• EXERCISE DESCRIPTION: Your task is to repeat all of the data exactly while excluding the pictures.

*** Opening DATA SHOWN ***

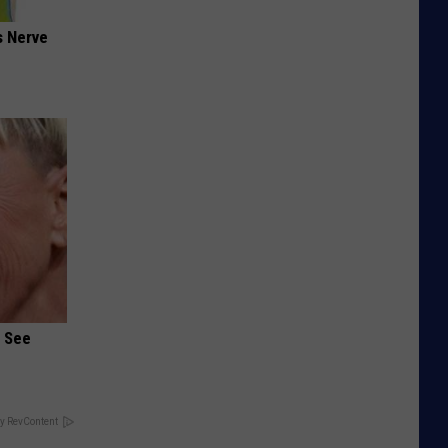
s Nerve
u See
y RevContent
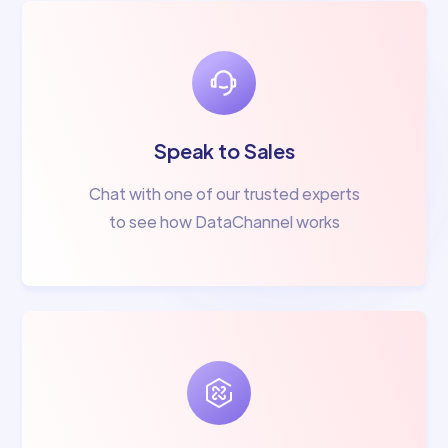
Speak to Sales
Chat with one of our trusted experts
to see how DataChannel works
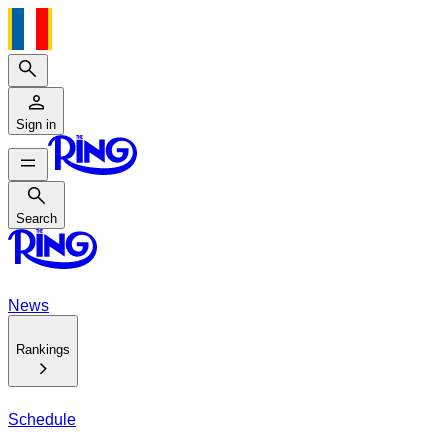
Search
Sign in
Search
Search
News
Rankings
Schedule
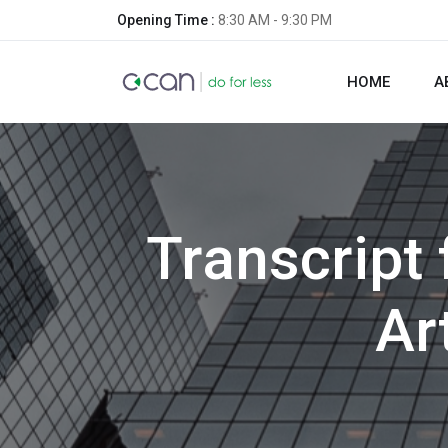
Opening Time :
8:30 AM - 9:30 PM
HOME
A
Transcript
Ar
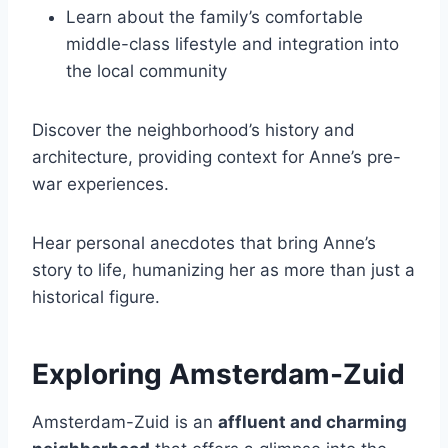
Learn about the family’s comfortable
middle-class lifestyle and integration into
the local community
Discover the neighborhood’s history and
architecture, providing context for Anne’s pre-
war experiences.
Hear personal anecdotes that bring Anne’s
story to life, humanizing her as more than just a
historical figure.
Exploring Amsterdam-Zuid
Amsterdam-Zuid is an
affluent and charming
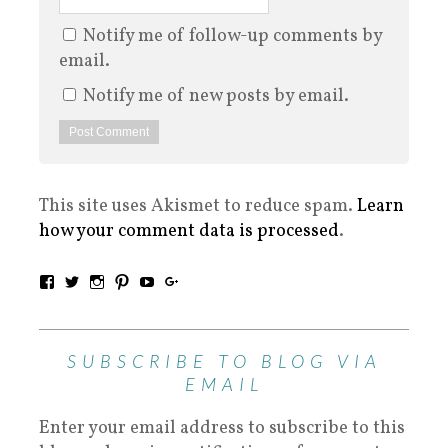
Notify me of follow-up comments by
email.
Notify me of new posts by email.
This site uses Akismet to reduce spam.
Learn
how your comment data is processed
.
SUBSCRIBE TO BLOG VIA
EMAIL
Enter your email address to subscribe to this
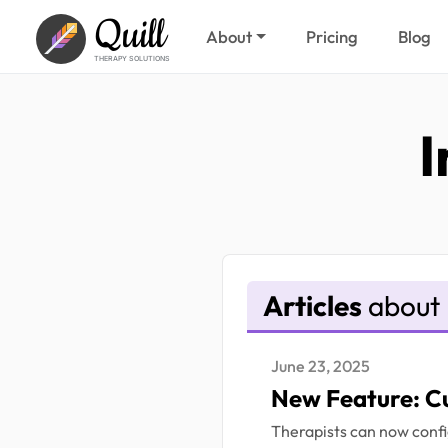
Quill
About
Pricing
Blog
THERAPY SOLUTIONS
I
Articles
about 
June 23, 2025
New Feature: C
Therapists can now confi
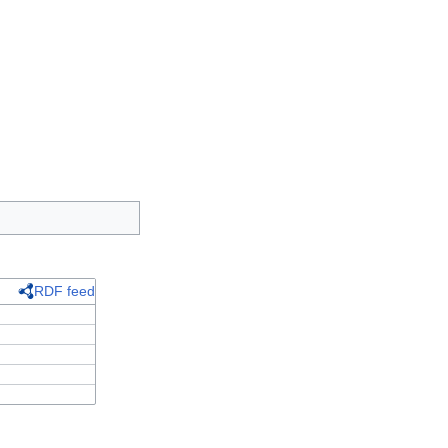
RDF feed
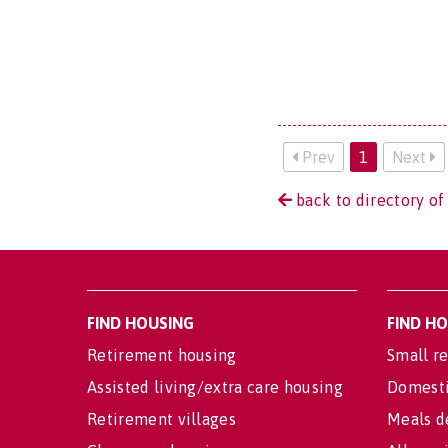
Prev
1
Next
back to directory of
FIND HOUSING
FIND H
Retirement housing
Small re
Assisted living/extra care housing
Domesti
Retirement villages
Meals d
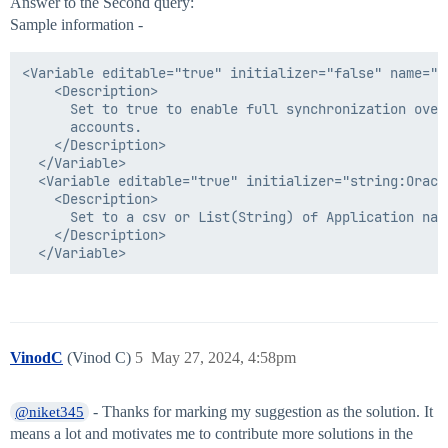
Answer to the Second query:
Sample information -
<Variable editable="true" initializer="false" name="sy
    <Description>

      Set to true to enable full synchronization over 
      accounts.

    </Description>

  </Variable>

  <Variable editable="true" initializer="string:Oracl
    <Description>

      Set to a csv or List(String) of Application nam
    </Description>

VinodC
(Vinod C)
5
May 27, 2024, 4:58pm
- Thanks for marking my suggestion as the solution. It
@niket345
means a lot and motivates me to contribute more solutions in the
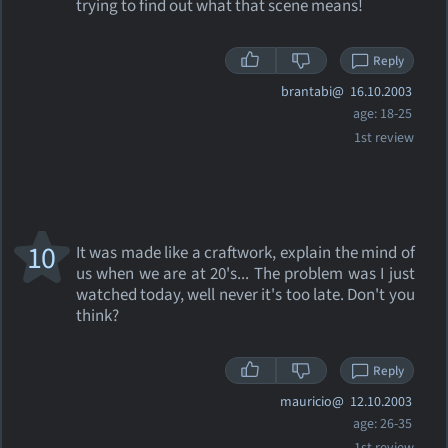
trying to find out what that scene means!
Reply
brantabi@
16.10.2003
age: 18-25
1st review
10
It was made like a craftwork, explain the mind of
us when we are at 20's... The problem was I just
watched today, well never it's too late. Don't you
think?
Reply
mauricio@
12.10.2003
age: 26-35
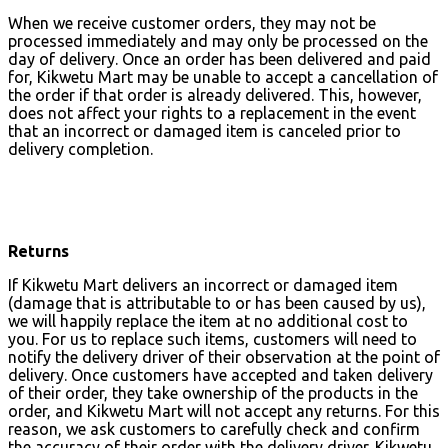
When we receive customer orders, they may not be
processed immediately and may only be processed on the
day of delivery. Once an order has been delivered and paid
for, Kikwetu Mart may be unable to accept a cancellation of
the order if that order is already delivered. This, however,
does not affect your rights to a replacement in the event
that an incorrect or damaged item is canceled prior to
delivery completion.
Returns
If Kikwetu Mart delivers an incorrect or damaged item
(damage that is attributable to or has been caused by us),
we will happily replace the item at no additional cost to
you. For us to replace such items, customers will need to
notify the delivery driver of their observation at the point of
delivery. Once customers have accepted and taken delivery
of their order, they take ownership of the products in the
order, and Kikwetu Mart will not accept any returns. For this
reason, we ask customers to carefully check and confirm
the accuracy of their order with the delivery driver. Kikwetu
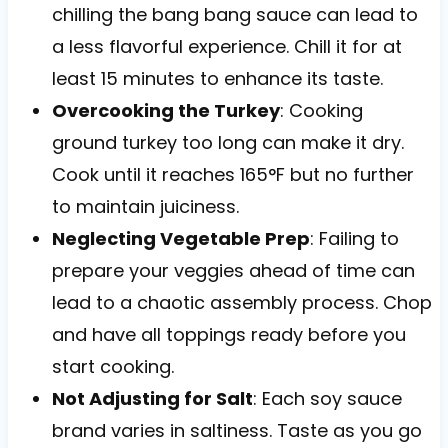
chilling the bang bang sauce can lead to
a less flavorful experience. Chill it for at
least 15 minutes to enhance its taste.
Overcooking the Turkey
: Cooking
ground turkey too long can make it dry.
Cook until it reaches 165°F but no further
to maintain juiciness.
Neglecting Vegetable Prep
: Failing to
prepare your veggies ahead of time can
lead to a chaotic assembly process. Chop
and have all toppings ready before you
start cooking.
Not Adjusting for Salt
: Each soy sauce
brand varies in saltiness. Taste as you go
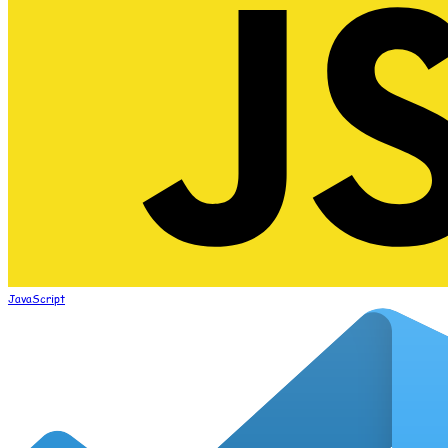
JavaScript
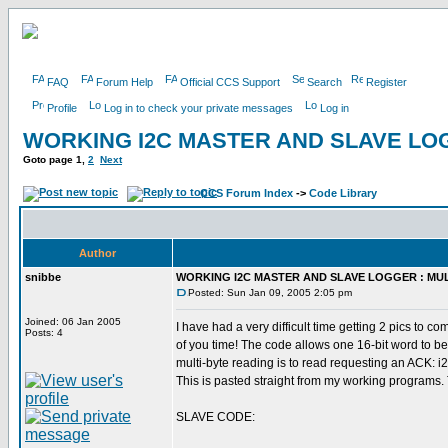
FAQ
Forum Help
Official CCS Support
Search
Register
Profile
Log in to check your private messages
Log in
WORKING I2C MASTER AND SLAVE LOG
Goto page
1
,
2
Next
CCS Forum Index
->
Code Library
Author
snibbe
WORKING I2C MASTER AND SLAVE LOGGER : MUL
Posted: Sun Jan 09, 2005 2:05 pm
Joined: 06 Jan 2005
I have had a very difficult time getting 2 pics to
Posts: 4
of you time! The code allows one 16-bit word to be
multi-byte reading is to read requesting an ACK: i2
This is pasted straight from my working programs.
SLAVE CODE:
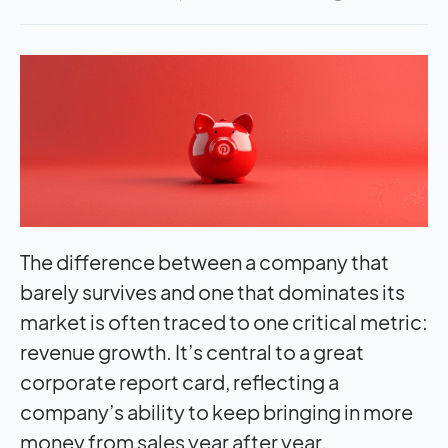
The difference between a company that
barely survives and one that dominates its
market is often traced to one critical metric:
revenue growth. It’s central to a great
corporate report card, reflecting a
company’s ability to keep bringing in more
money from sales year after year.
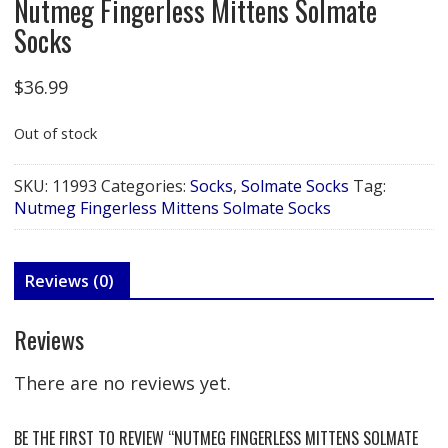
Nutmeg Fingerless Mittens Solmate
Socks
$
36.99
Out of stock
SKU:
11993
Categories:
Socks
,
Solmate Socks
Tag:
Nutmeg Fingerless Mittens Solmate Socks
Reviews (0)
Reviews
There are no reviews yet.
BE THE FIRST TO REVIEW “NUTMEG FINGERLESS MITTENS SOLMATE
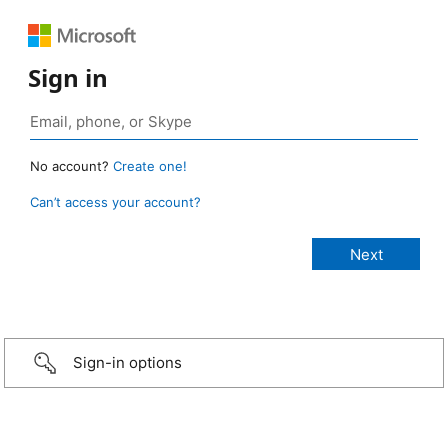
Sign in
No account?
Create one!
Can’t access your account?
Sign-in options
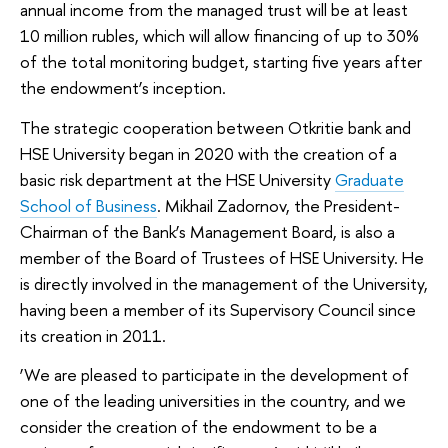
annual income from the managed trust will be at least
10 million rubles, which will allow financing of up to 30%
of the total monitoring budget, starting five years after
the endowment’s inception.
The strategic cooperation between Otkritie bank and
HSE University began in 2020 with the creation of a
basic risk department at the HSE University
Graduate
School of Business
. Mikhail Zadornov, the President-
Chairman of the Bank’s Management Board, is also a
member of the Board of Trustees of HSE University. He
is directly involved in the management of the University,
having been a member of its Supervisory Council since
its creation in 2011.
‘We are pleased to participate in the development of
one of the leading universities in the country, and we
consider the creation of the endowment to be a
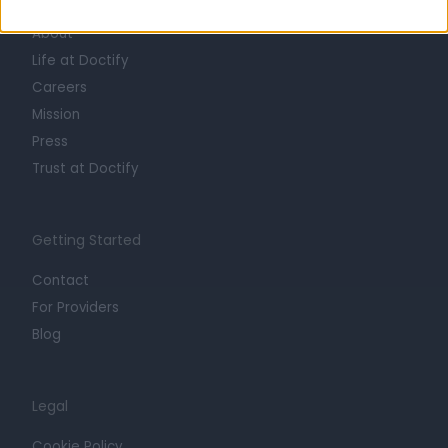
About
Life at Doctify
Careers
Mission
Press
Trust at Doctify
Getting Started
Contact
For Providers
Blog
Legal
Cookie Policy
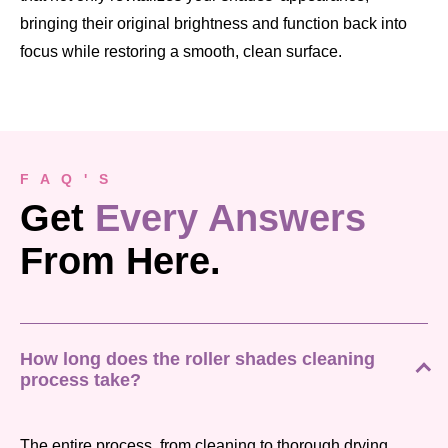
bringing their original brightness and function back into
focus while restoring a smooth, clean surface.
F A Q ' S
Get
Every Answers
From Here.
How long does the roller shades cleaning
process take?
The entire process, from cleaning to thorough drying,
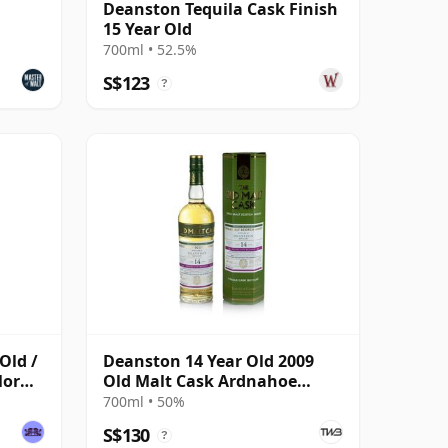
Deanston Tequila Cask Finish
15 Year Old
700ml • 52.5%
S$123
?
Old /
Deanston 14 Year Old 2009
Mor
Old Malt Cask Ardnahoe
Commemorative
700ml • 50%
S$130
?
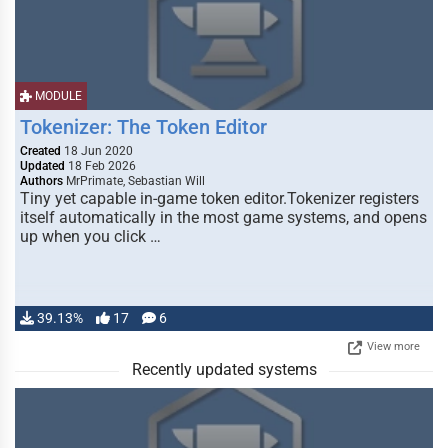
MODULE
Tokenizer: The Token Editor
Created
18 Jun 2020
Updated
18 Feb 2026
Authors
MrPrimate, Sebastian Will
Tiny yet capable in-game token editor.Tokenizer registers
itself automatically in the most game systems, and opens
up when you click …
39.13%
17
6
View more
Recently updated systems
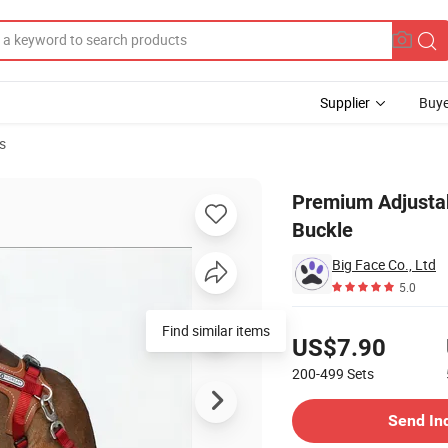
Supplier
Buye
s
rable POM Buckle
Premium Adjusta
Buckle
Big Face Co., Ltd
5.0
Pricing
Find similar items
US$7.90
200-499
Sets
Contact Supplier
Send In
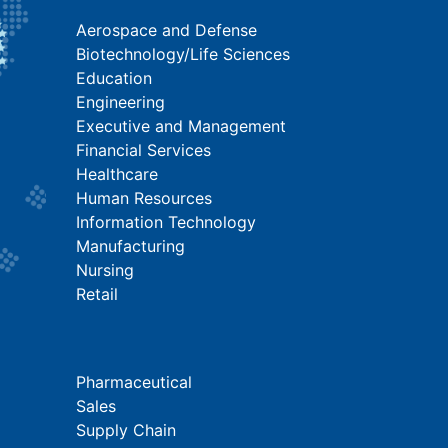
Aerospace and Defense
Biotechnology/Life Sciences
Education
Engineering
Executive and Management
Financial Services
Healthcare
Human Resources
Information Technology
Manufacturing
Nursing
Retail
Pharmaceutical
Sales
Supply Chain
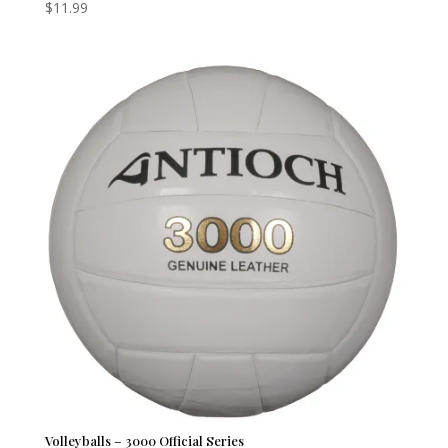
$
11.99
Volleyballs – 3000 Official Series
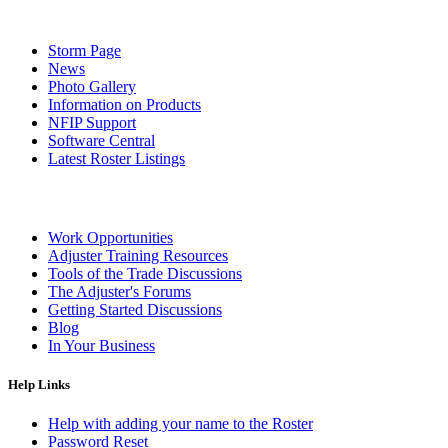
Storm Page
News
Photo Gallery
Information on Products
NFIP Support
Software Central
Latest Roster Listings
Work Opportunities
Adjuster Training Resources
Tools of the Trade Discussions
The Adjuster's Forums
Getting Started Discussions
Blog
In Your Business
Help Links
Help with adding your name to the Roster
Password Reset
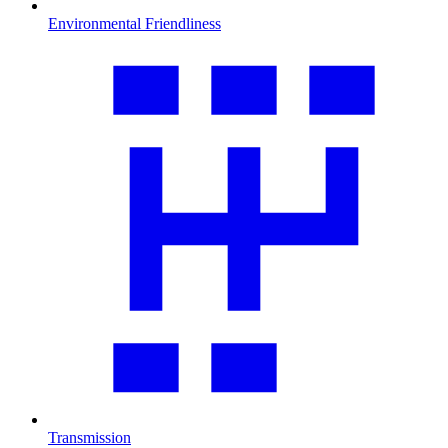
Environmental Friendliness
Transmission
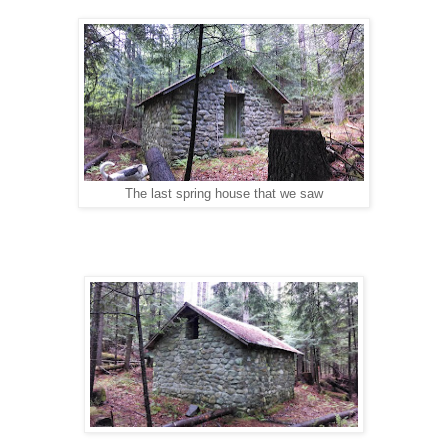
The last spring house that we saw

*** Closing DATA SHOWN ***

• WRITTEN RESPONSE:
s Nerve
u See
y RevContent
Speak to Sales
Chat with one of our trusted experts
to see how DataChannel works
Search
Sign in
Search
Search
News
Rankings
Schedule
Opening Time :
8:30 AM - 9:30 PM
HOME
A
Transcript
Ar
Learn about the family’s comfortable
middle-class lifestyle and integration into
the local community
Discover the neighborhood’s history and
architecture, providing context for Anne’s pre-
war experiences.
Hear personal anecdotes that bring Anne’s
story to life, humanizing her as more than just a
historical figure.
Exploring Amsterdam-Zuid
Amsterdam-Zuid is an
affluent and charming
Notify me of follow-up comments by
email.
Notify me of new posts by email.
This site uses Akismet to reduce spam.
Learn
how your comment data is processed
.
SUBSCRIBE TO BLOG VIA
EMAIL
Enter your email address to subscribe to this
Quill
About
Pricing
Blog
THERAPY SOLUTIONS
I
Articles
about 
June 23, 2025
New Feature: C
Therapists can now confi
RDF feed
Prev
1
Next
back to directory of
FIND HOUSING
FIND H
Retirement housing
Small re
Assisted living/extra care housing
Domesti
Retirement villages
Meals d
Answer to the Second query:
Sample information -
<Variable editable="true" initializer="false" name="sy
    <Description>

      Set to true to enable full synchronization over 
      accounts.

    </Description>

  </Variable>

  <Variable editable="true" initializer="string:Oracl
    <Description>

      Set to a csv or List(String) of Application nam
    </Description>

VinodC
(Vinod C)
5
May 27, 2024, 4:58pm
- Thanks for marking my suggestion as the solution. It
@niket345
means a lot and motivates me to contribute more solutions in the
trying to find out what that scene means!
Reply
brantabi@
16.10.2003
age: 18-25
1st review
10
It was made like a craftwork, explain the mind of
us when we are at 20's... The problem was I just
watched today, well never it's too late. Don't you
think?
Reply
mauricio@
12.10.2003
age: 26-35
When we receive customer orders, they may not be
processed immediately and may only be processed on the
day of delivery. Once an order has been delivered and paid
for, Kikwetu Mart may be unable to accept a cancellation of
the order if that order is already delivered. This, however,
does not affect your rights to a replacement in the event
that an incorrect or damaged item is canceled prior to
delivery completion.
Returns
If Kikwetu Mart delivers an incorrect or damaged item
(damage that is attributable to or has been caused by us),
we will happily replace the item at no additional cost to
you. For us to replace such items, customers will need to
notify the delivery driver of their observation at the point of
delivery. Once customers have accepted and taken delivery
of their order, they take ownership of the products in the
order, and Kikwetu Mart will not accept any returns. For this
reason, we ask customers to carefully check and confirm
the accuracy of their order with the delivery driver. Kikwetu
chilling the bang bang sauce can lead to
a less flavorful experience. Chill it for at
least 15 minutes to enhance its taste.
Overcooking the Turkey
: Cooking
ground turkey too long can make it dry.
Cook until it reaches 165°F but no further
to maintain juiciness.
Neglecting Vegetable Prep
: Failing to
prepare your veggies ahead of time can
lead to a chaotic assembly process. Chop
and have all toppings ready before you
start cooking.
Not Adjusting for Salt
: Each soy sauce
brand varies in saltiness. Taste as you go
JavaScript
FAQ
Forum Help
Official CCS Support
Search
Register
Profile
Log in to check your private messages
Log in
WORKING I2C MASTER AND SLAVE LOG
Goto page
1
,
2
Next
CCS Forum Index
->
Code Library
Author
snibbe
WORKING I2C MASTER AND SLAVE LOGGER : MUL
Posted: Sun Jan 09, 2005 2:05 pm
Joined: 06 Jan 2005
I have had a very difficult time getting 2 pics to
Posts: 4
of you time! The code allows one 16-bit word to be
multi-byte reading is to read requesting an ACK: i2
This is pasted straight from my working programs.
SLAVE CODE:
The difference between a company that
barely survives and one that dominates its
market is often traced to one critical metric:
revenue growth. It’s central to a great
corporate report card, reflecting a
company’s ability to keep bringing in more
money from sales year after year.
Nutmeg Fingerless Mittens Solmate
Socks
$
36.99
Out of stock
SKU:
11993
Categories:
Socks
,
Solmate Socks
Tag:
Nutmeg Fingerless Mittens Solmate Socks
Reviews (0)
Reviews
There are no reviews yet.
BE THE FIRST TO REVIEW “NUTMEG FINGERLESS MITTENS SOLMATE
Sign in
No account?
Create one!
Can’t access your account?
Sign-in options
annual income from the managed trust will be at least
10 million rubles, which will allow financing of up to 30%
of the total monitoring budget, starting five years after
the endowment’s inception.
The strategic cooperation between Otkritie bank and
HSE University began in 2020 with the creation of a
basic risk department at the HSE University
Graduate
School of Business
. Mikhail Zadornov, the President-
Chairman of the Bank’s Management Board, is also a
member of the Board of Trustees of HSE University. He
is directly involved in the management of the University,
having been a member of its Supervisory Council since
its creation in 2011.
‘We are pleased to participate in the development of
one of the leading universities in the country, and we
consider the creation of the endowment to be a
About
Life at Doctify
Careers
Mission
Press
Trust at Doctify
Getting Started
Contact
For Providers
Blog
Legal
Cookie Policy
bringing their original brightness and function back into
focus while restoring a smooth, clean surface.
F A Q ' S
Get
Every Answers
From Here.
How long does the roller shades cleaning
process take?
The entire process, from cleaning to thorough drying,
Deanston Tequila Cask Finish
15 Year Old
700ml • 52.5%
S$123
?
Old /
Deanston 14 Year Old 2009
Mor
Old Malt Cask Ardnahoe
Commemorative
700ml • 50%
S$130
?
MODULE
Tokenizer: The Token Editor
Created
18 Jun 2020
Updated
18 Feb 2026
Authors
MrPrimate, Sebastian Will
Tiny yet capable in-game token editor.Tokenizer registers
itself automatically in the most game systems, and opens
up when you click …
39.13%
17
6
View more
Recently updated systems
Supplier
Buye
s
rable POM Buckle
Premium Adjusta
Buckle
Big Face Co., Ltd
5.0
Pricing
Find similar items
US$7.90
200-499
Sets
Contact Supplier
Send In
Aerospace and Defense
Biotechnology/Life Sciences
Education
Engineering
Executive and Management
Financial Services
Healthcare
Human Resources
Information Technology
Manufacturing
Nursing
Retail
Pharmaceutical
Sales
Supply Chain
$
11.99
Volleyballs – 3000 Official Series
Storm Page
News
Photo Gallery
Information on Products
NFIP Support
Software Central
Latest Roster Listings
Work Opportunities
Adjuster Training Resources
Tools of the Trade Discussions
The Adjuster's Forums
Getting Started Discussions
Blog
In Your Business
Help Links
Help with adding your name to the Roster
Password Reset
Environmental Friendliness
Transmission
The last spring house that we saw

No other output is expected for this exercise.